CRV provides advanced tools to evaluate the discovered causal graph, offering confidence estimates and comprehensive visualizations. It can answer specific causal queries, making it an invaluable tool for decision-makers and researchers alike.

| **Functionality**         | **Description**                                                                                             |
|---------------------------|-------------------------------------------------------------------------------------------------------------|
| `Visualization`           | Visualize graphs and causal relations using Cytoscape.                                                     |
| `Adjustment Sets`         | Identify adjustment sets needed for estimating causal effects.                               |
| `Confidence Calculations` | Assess confidence in discovered causal relationships through bootstrapping methods.                        |
| `Causal Queries`          | Answer user-defined causal queries, including directed, bidirected, and potentially directed paths between variables. |

**Why It Matters**: The ability to **compute and visualize confidence in causal relationships** sets ETIA apart from other libraries.

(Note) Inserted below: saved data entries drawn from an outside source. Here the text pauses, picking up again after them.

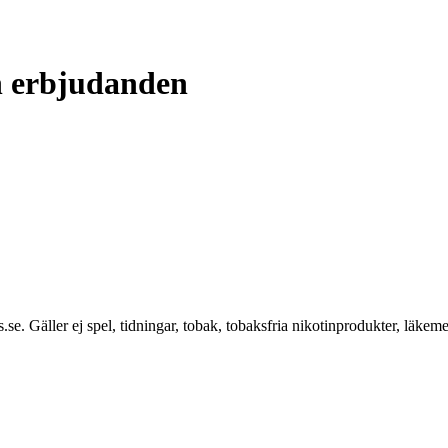
h erbjudanden
.se. Gäller ej spel, tidningar, tobak, tobaksfria nikotinprodukter, läkem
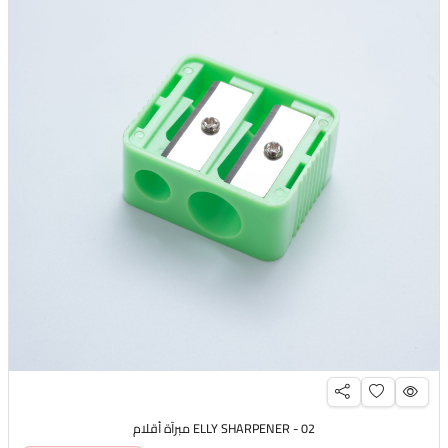
ELLY SHARPENER - 02 مبرآة أقلام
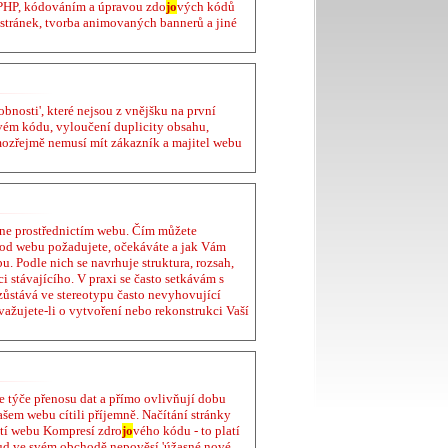
e PHP, kódováním a úpravou zdo
jo
vých kódů
stránek, tvorba animovaných bannerů a jiné
bnosti', které nejsou z vnějšku na první
vém kódu, vyloučení duplicity obsahu,
mozřejmě nemusí mít zákazník a majitel webu
tane prostřednictím webu. Čím můžete
od webu požadujete, očekáváte a jak Vám
 Podle nich se navrhuje struktura, rozsah,
i stávajícího. V praxi se často setkávám s
zůstává ve stereotypu často nevyhovující
važujete-li o vytvoření nebo rekonstrukci Vaší
se týče přenosu dat a přímo ovlivňují dobu
ašem webu cítili příjemně. Načítání stránky
tí webu Kompresí zdro
jo
vého kódu - to platí
okud ve svém obchodě nepověsí 'úžasné nové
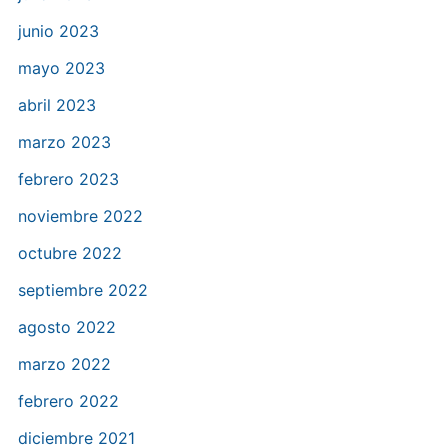
junio 2023
mayo 2023
abril 2023
marzo 2023
febrero 2023
noviembre 2022
octubre 2022
septiembre 2022
agosto 2022
marzo 2022
febrero 2022
diciembre 2021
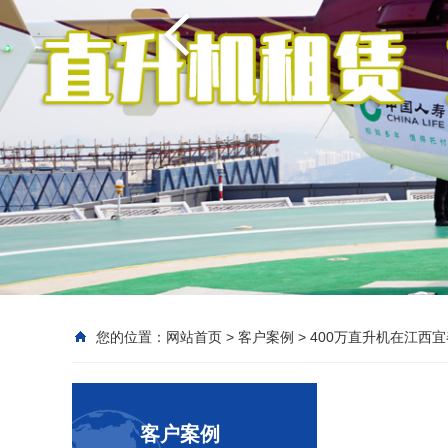
您的位置：
网站首页
>
客户案例
>
400万直升机在江西宜
客户案例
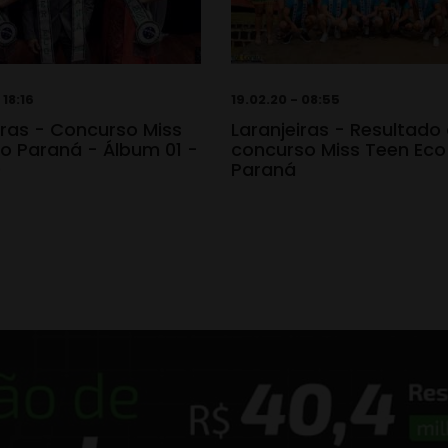
 18:16
19.02.20 - 08:55
iras - Concurso Miss
Laranjeiras - Resultado
o Paraná - Álbum 01 -
concurso Miss Teen Eco
0
Paraná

Users can trust that the discovered causal graph is not just a hypothesis but a statistically backed structure with clearly defined confidence levels.

## Installation

You can install ETIA directly from PyPi using pip:

```bash
pip install etia (not yet supported)
```

Alternatively, clone the repository and install the dependencies:

```bash
git clone <repository-url>
cd library directory
pip install -r requirements.txt
make all
```

### Prerequisites

- **Python 3.8+**
- **Java 17** (required for Tetrad algorithms in the Causal Learning module)
- **R 4.4+** (required for some feature selection algorithms in the AFS module)

## Usage

Once installed, ETIA can be used by importing its modules. Here is a simple example for feature selection and causal discovery:

```python
from ETIA.AFS import AFS
from ETIA.CausalLearning import CausalLearner

# Feature selection
afs = AFS()
selected_features = afs.select_features(dataset, targets)

# Causal discovery
cl = CausalLearner(dataset)
results = cl.learn_model()
```

## Testing

You can run the test suite using:

```bash
pytest tests/
```

Make sure that all dependencies, including Java and R, are correctly installed before running tests.

## Contributing

Contributions are welcome! To contribute:

1. Fork the repository.
2. Create a new branch (`git checkout -b feature-branch`).
3. Commit your changes (`git commit -am 'Add new feature'`).
4. Push to the branch (`git push origin feature-branch`).
5. Create a Pull Request.

## License

This project is licensed under the MIT License. See the [LICENSE](LICENSE) file for details.